Information Validity

  • The published information is only as useful as it is reliable. A first level of validation comes from the compliance with the GLUE schema: however, this still leaves a lot of margin for mistakes, in particular considering that the structure of the information is complex from a configuration point of view and it is not trivial for system administrators to configure, leaving sometimes room for different interpretations. This is partially addressed by validation tools (gstat-validation and glue-validator) but they cannot prevent invalid information from being published. Such checks need to be improved and executed before the information is published.

  • The policy for publishing resources is also not clear, as there are uncertified sites not registered in GOCDB or OIM which are publishing services in the top BDII.

Information Accuracy

  • Even if information is validated it can still be incorrect or too old. As the information system is not optimized for dynamic information, it was observed that the latency for a change in a dynamic value to propagate to a top BDII ca be up to 10 minutes. This casts some doubts on the usefulness of dynamic information.
  • Information providers are unreliable, in particular for storage information: very often the space usage numbers are obviously not realistic or are missing altogether. The published information should be better validated at the WLCG and the site level.

To improve

  • The BDII information should be more thoroughly certified and audited by WLCG. A strong push in this direction would come from a decision of the experiments to use the BDII information.
  • Retrieving information from the BDII is not straightforward due to the complexity of the LDAP schema and requires non-trivial code to be written: therefore better client tools to get the information should be provided.
  • It was suggested that we should rely more on NGI for provisioning of core services such as the BDII. EGI is aming at 99% minimum availability for NGI-provided top-BDII services.
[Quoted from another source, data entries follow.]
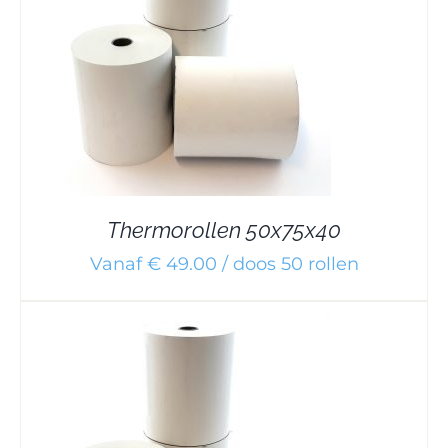
Thermorollen 50x75x40
Vanaf € 49.00 / doos 50 rollen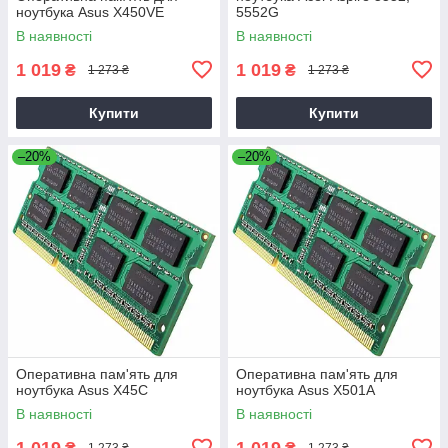
ноутбука Asus X450VE
5552G
В наявності
В наявності
1 019
1 019
₴
₴
1 273 ₴
1 273 ₴
Купити
Купити
–20%
–20%
Оперативна пам'ять для
Оперативна пам'ять для
ноутбука Asus X45C
ноутбука Asus X501A
В наявності
В наявності
1 019
1 019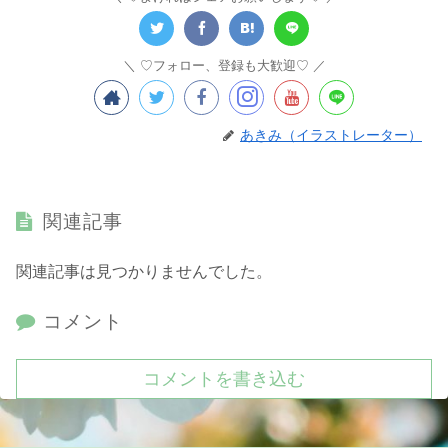
♡フォロー、登録も大歓迎♡
あきみ（イラストレーター）
関連記事
関連記事は見つかりませんでした。
コメント
コメントを書き込む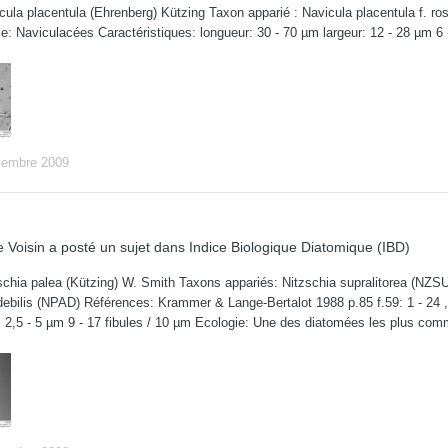
ula placentula (Ehrenberg) Kützing Taxon apparié : Navicula placentula f. r
le: Naviculacées Caractéristiques: longueur: 30 - 70 µm largeur: 12 - 28 µm 6 
cembre 2009
 Voisin
a posté un sujet dans
Indice Biologique Diatomique (IBD)
chia palea (Kützing) W. Smith Taxons appariés: Nitzschia supralitorea (NZSU)
debilis (NPAD) Références: Krammer & Lange-Bertalot 1988 p.85 f.59: 1 - 24 , 
: 2,5 - 5 µm 9 - 17 fibules / 10 µm Ecologie: Une des diatomées les plus co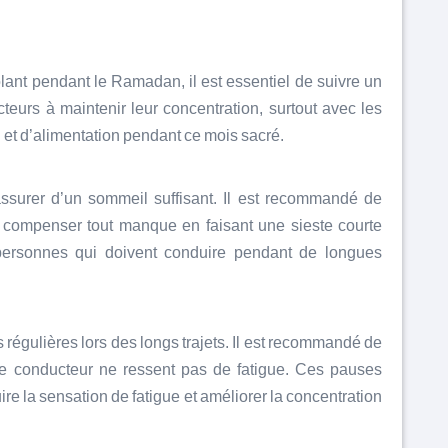
lant pendant le Ramadan, il est essentiel de suivre un
eurs à maintenir leur concentration, surtout avec les
t d’alimentation pendant ce mois sacré.
assurer d’un sommeil suffisant. Il est recommandé de
e compenser tout manque en faisant une sieste courte
personnes qui doivent conduire pendant de longues
 régulières lors des longs trajets. Il est recommandé de
 le conducteur ne ressent pas de fatigue. Ces pauses
uire la sensation de fatigue et améliorer la concentration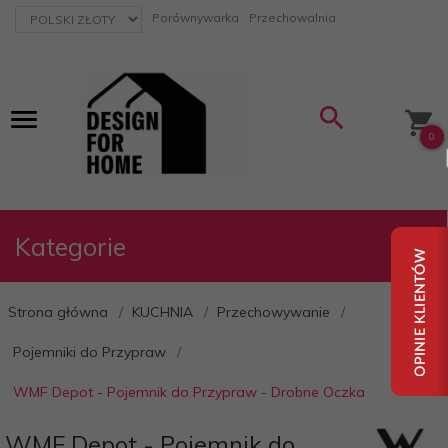
currency_h
Porównywarka
Przechowalnia
0
Kategorie
Strona główna
KUCHNIA
Przechowywanie
Pojemniki do Przypraw
WMF Depot - Pojemnik do Przypraw - Drobne Oczka
WMF Depot - Pojemnik do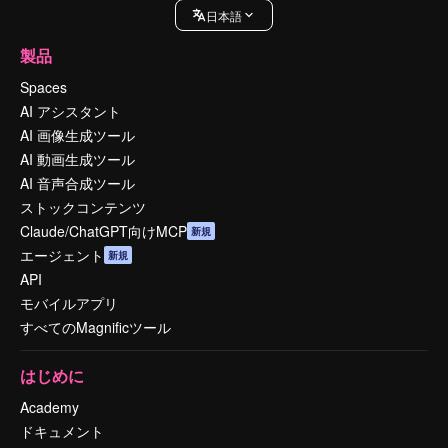
日本語
製品
Spaces
AI アシスタント
AI 画像生成ツール
AI 動画生成ツール
AI 音声合成ツール
ストックコンテンツ
Claude/ChatGPT向けMCP
新規
エージェント
新規
API
モバイルアプリ
すべてのMagnificツール
はじめに
Academy
ドキュメント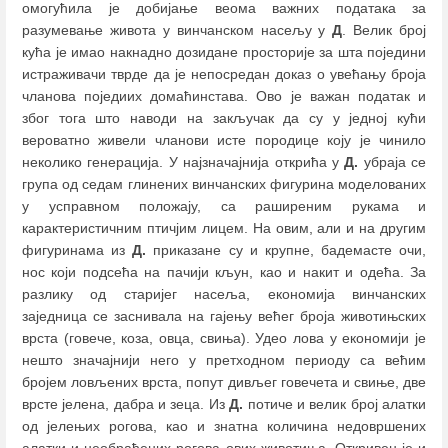
омогућила је добијање веома важних података за
разумевање живота у винчанском насељу у
Д
. Велик број
кућа је имао накнадно дозидане просторије за шта поједини
истраживачи тврде да је непосредан доказ о увећању броја
чланова поједиих домаћинстава. Ово је важан податак и
због тога што наводи на закључак да су у једној кући
вероватно живели чланови исте породице коју је чинило
неколико генерација. У најзначајнија открића у
Д.
убраја се
група од седам глинених винчанских фигурина моделованих
у усправном положају, са раширеним рукама и
карактеристичним птичјим лицем. На овим, али и на другим
фигуринама из
Д.
приказане су и крупне, бадемасте очи,
нос који подсећа на пачији кљун, као и накит и одећа. За
разлику од старијег насеља, економија винчанских
заједница се заснивала на гајењу већег броја животињских
врста (говече, коза, овца, свиња). Удео лова у економији је
нешто значајнији него у претходном периоду са већим
бројем ловљених врста, попут дивљег говечета и свиње, две
врсте јелена, дабра и зеца. Из
Д.
потиче и велик број алатки
од јелењих рогова, као и знатна количина недовршених
алатки и необрађених рогова ових животиња. Откривен је и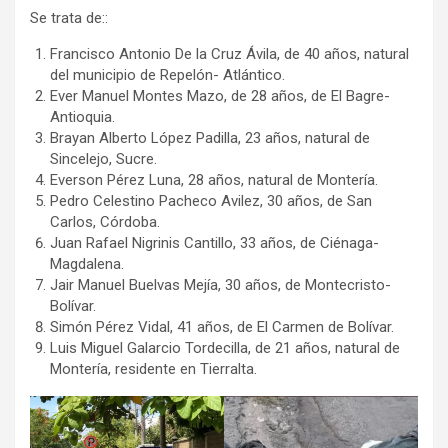
Se trata de::
Francisco Antonio De la Cruz Ávila, de 40 años, natural
del municipio de Repelón- Atlántico.
Ever Manuel Montes Mazo, de 28 años, de El Bagre-
Antioquia.
Brayan Alberto López Padilla, 23 años, natural de
Sincelejo, Sucre.
Everson Pérez Luna, 28 años, natural de Montería.
Pedro Celestino Pacheco Avilez, 30 años, de San
Carlos, Córdoba.
Juan Rafael Nigrinis Cantillo, 33 años, de Ciénaga-
Magdalena.
Jair Manuel Buelvas Mejía, 30 años, de Montecristo-
Bolívar.
Simón Pérez Vidal, 41 años, de El Carmen de Bolívar.
Luis Miguel Galarcio Tordecilla, de 21 años, natural de
Montería, residente en Tierralta.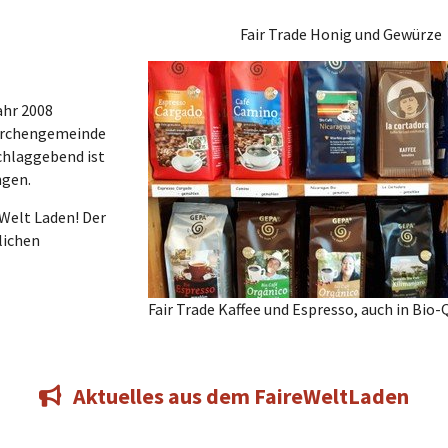
Fair Trade Honig und Gewürze
ahr 2008
Kirchengemeinde
chlaggebend ist
ngen.
 Welt Laden! Der
lichen
Fair Trade Kaffee und Espresso, auch in Bio-
Aktuelles aus dem FaireWeltLaden
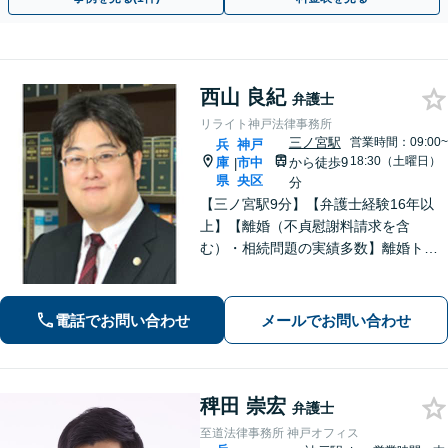
西山 良紀
弁護士
リライト神戸法律事務所
三ノ宮駅
営業時間：09:00~
兵
神戸
18:30（土曜日）
庫
市中
から徒歩9
|
県
央区
分
【三ノ宮駅9分】【弁護士経験16年以
上】【離婚（不貞慰謝料請求を含
む）・相続問題の実績多数】離婚トラ
ブル・性犯罪事件での解決に定評あ
り。単純な法的アドバイスだけではな
く、依頼者が有利な条件で解決できる
電話でお問い合わせ
メールでお問い合わせ
対処法をご提案します。【初回相談無
料】
稗田 崇宏
弁護士
至道法律事務所 神戸オフィス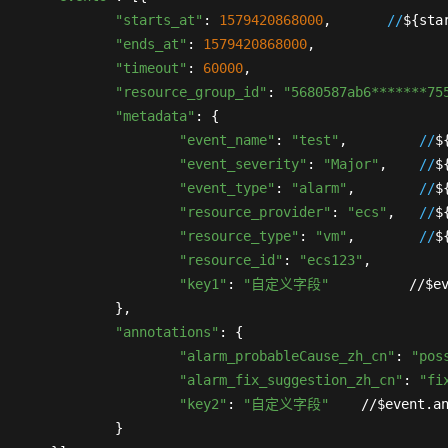
"starts_at"
: 
1579420868000
,       
//
${star
"ends_at"
: 
1579420868000
,

"timeout"
: 
60000
,

"resource_group_id"
: 
"5680587ab6*******75
"metadata"
: {

"event_name"
: 
"test"
,         
//
$
"event_severity"
: 
"Major"
,    
//
$
"event_type"
: 
"alarm"
,        
//
$
"resource_provider"
: 
"ecs"
,   
//
$
"resource_type"
: 
"vm"
,        
//
$
"resource_id"
: 
"ecs123"
,

"key1"
: 
"自定义字段"
          //$ev
		},

"annotations"
: {

"alarm_probableCause_zh_cn"
: 
"pos
"alarm_fix_suggestion_zh_cn"
: 
"fi
"key2"
: 
"自定义字段"
    //$event.an
		}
The information system mixes three types of information that have different properties/requirements. We will define this information to be structural data, meta data and state data. Structural data is information about the existence of sites and services etc. This contains information that is static through the lifetime of the service such as UniqueID and Type. As a result this information is never modified and changes very slowly. Meta data is all other information about a service/site that may be modified throughout it's lifetime excluding state data. Typically such changes coincide with a service update. State data is information about the current state of the service that is transient. Such information is highly dynamic, such as the number of running jobs. Each type of information should be provided by a system optimized for that purpose. This would result in three system that we will call the Service Catalogue, Meta Data Catalogue and a Service Monitoring System.

The Service Catalogue presents an interface for discovering services and should be restricted structural data. This should be a generic service for all infrastructure/VOs.

The Meta Data Catalogue should use the Service Catalogue to discover what services exist and contact them directly to obtain further information about them. This could be considered a generic service or a VO specific tool, such as the existing Configuration databases, when VOs, can annotate this information with there own naming and semantics.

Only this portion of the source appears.